### What this task involves:
Go through the data below and copy it exactly, skipping every picture.

==*==

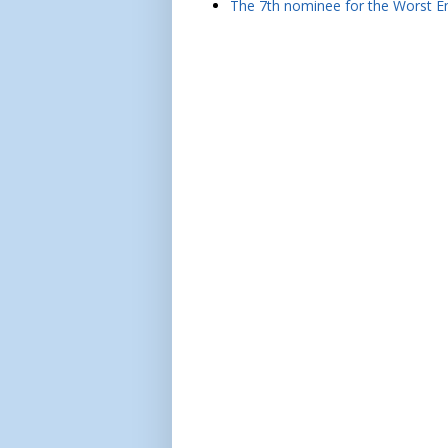
The 7th nominee for the Worst Em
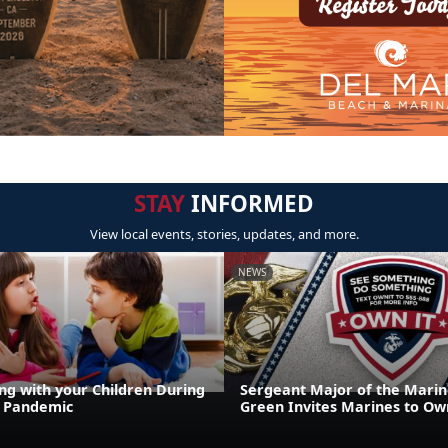
STAY
INFORMED
View local events, stories, updates, and more.
NEWS
g with your Children During
Sergeant Major of the Marin
9 Pandemic
Green Invites Marines to Own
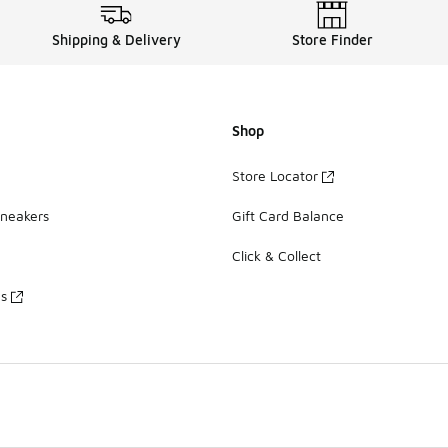
Shipping & Delivery
Store Finder
Shop
Store Locator
Sneakers
Gift Card Balance
Click & Collect
es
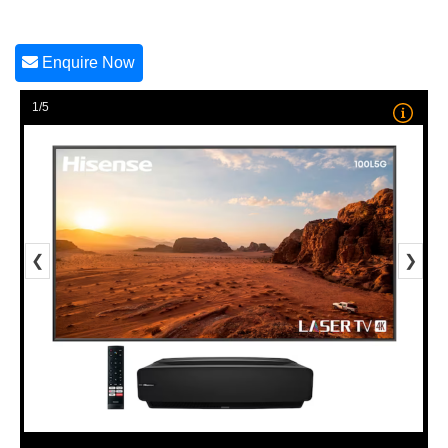
Enquire Now
1/5
❮
❯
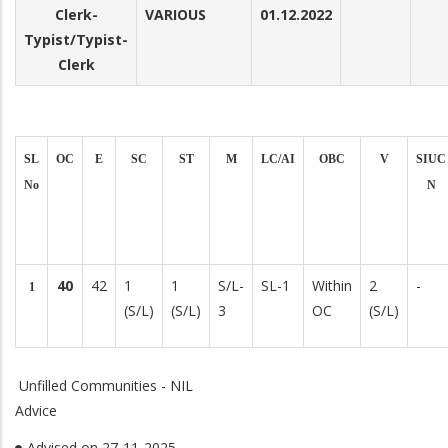
Clerk-
VARIOUS
01.12.2022
Typist/Typist-
Clerk
SL
OC
E
SC
ST
M
LC/AI
OBC
V
SIUC
No
N
40
42
1
1
S/L-
SL-1
Within
2
-
1
(S/L)
(S/L)
3
OC
(S/L)
Unfilled Communities - NIL
Advice
Advised on 27-11-2025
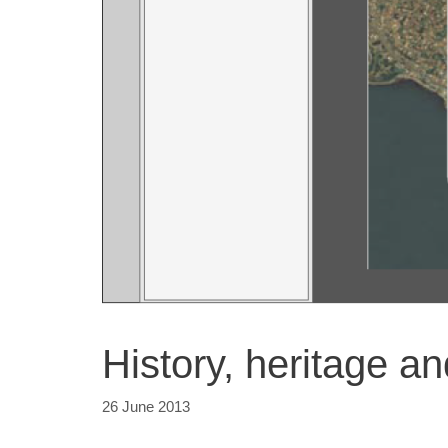
History, heritage a
26 June 2013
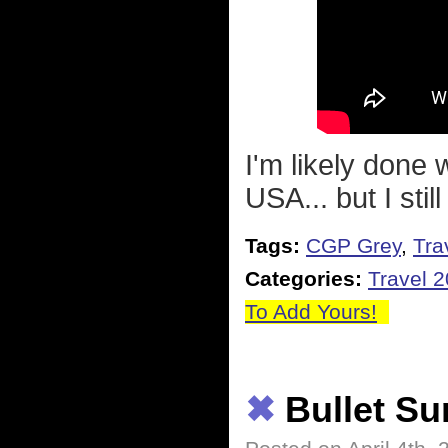
I'm likely done 
USA... but I stil
Tags:
CGP Grey
,
Tra
Categories:
Travel 
To Add Yours!
✖
Bullet S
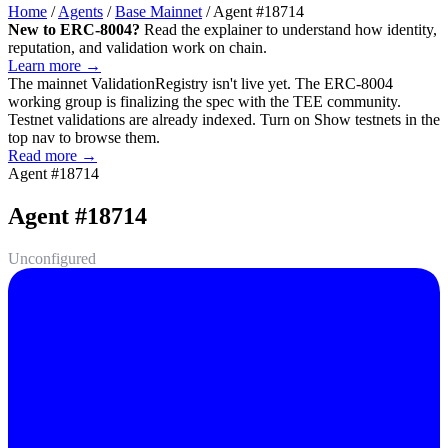
Home
/
Agents
/
Base Mainnet
/
Agent #18714
New to ERC-8004?
Read the explainer to understand how identity,
reputation, and validation work on chain.
Learn more →
The mainnet
ValidationRegistry
isn't live yet. The ERC-8004
working group is finalizing the spec with the TEE community.
Testnet validations are already indexed. Turn on
Show testnets
in the
top nav to browse them.
Read more →
Agent #18714
Agent #18714
Unconfigured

==*==

### Result of this exercise:
The 7th nominee for the Worst Em
STAY
INFORMED
View local events, stories, updates, and more.
NEWS
g with your Children During
Sergeant Major of the Marin
9 Pandemic
Green Invites Marines to Own
Shipping & Delivery
Store Finder
Shop
Store Locator
Sneakers
Gift Card Balance
Click & Collect
es
Enquire Now
1/5
❮
❯
Clerk-
VARIOUS
01.12.2022
Typist/Typist-
Clerk
SL
OC
E
SC
ST
M
LC/AI
OBC
V
SIUC
No
N
40
42
1
1
S/L-
SL-1
Within
2
-
1
(S/L)
(S/L)
3
OC
(S/L)
Unfilled Communities - NIL
Advice
Advised on 27-11-2025
History, heritage a
26 June 2013
I'm likely done 
USA... but I stil
Tags:
CGP Grey
,
Tra
Categories:
Travel 
To Add Yours!
✖
Bullet S
Home
/
Agents
/
Base Mainnet
/
Agent #18714
New to ERC-8004?
Read the explainer to understand how identity,
reputation, and validation work on chain.
Learn more →
The mainnet
ValidationRegistry
isn't live yet. The ERC-8004
working group is finalizing the spec with the TEE community.
Testnet validations are already indexed. Turn on
Show testnets
in the
top nav to browse them.
Read more →
Agent #18714
Agent #18714
Unconfigured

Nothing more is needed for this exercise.